*DATA RECORDS*
§ §

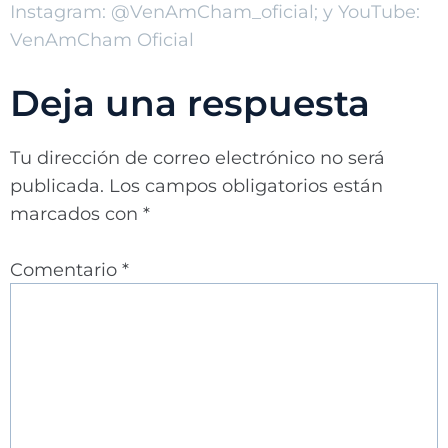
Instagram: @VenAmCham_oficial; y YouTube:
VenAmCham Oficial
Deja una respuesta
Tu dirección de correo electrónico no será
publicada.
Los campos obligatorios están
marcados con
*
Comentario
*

§ §

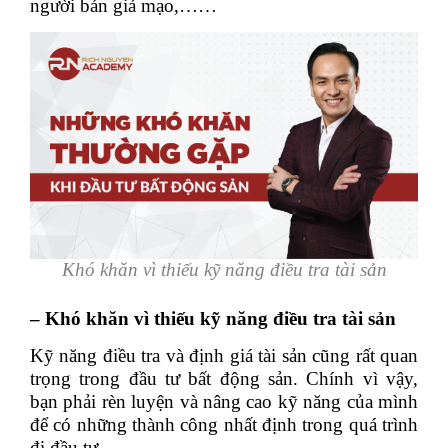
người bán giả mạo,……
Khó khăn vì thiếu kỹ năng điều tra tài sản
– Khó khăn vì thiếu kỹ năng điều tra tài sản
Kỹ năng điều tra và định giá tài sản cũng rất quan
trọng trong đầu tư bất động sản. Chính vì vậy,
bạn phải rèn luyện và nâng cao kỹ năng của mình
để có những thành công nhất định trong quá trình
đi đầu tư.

§ §

*WHAT YOU NEED TO DO*
Across the whole listing above, report each line that includes "năng".

*RESPONSE BOX*
Khó khăn vì thiếu kỹ năng điều tra tài sản
– Khó khăn vì thiếu kỹ năng điều tra tài sản
Kỹ năng điều tra và định giá tài sản cũng rất quan
bạn phải rèn luyện và nâng cao kỹ năng của mình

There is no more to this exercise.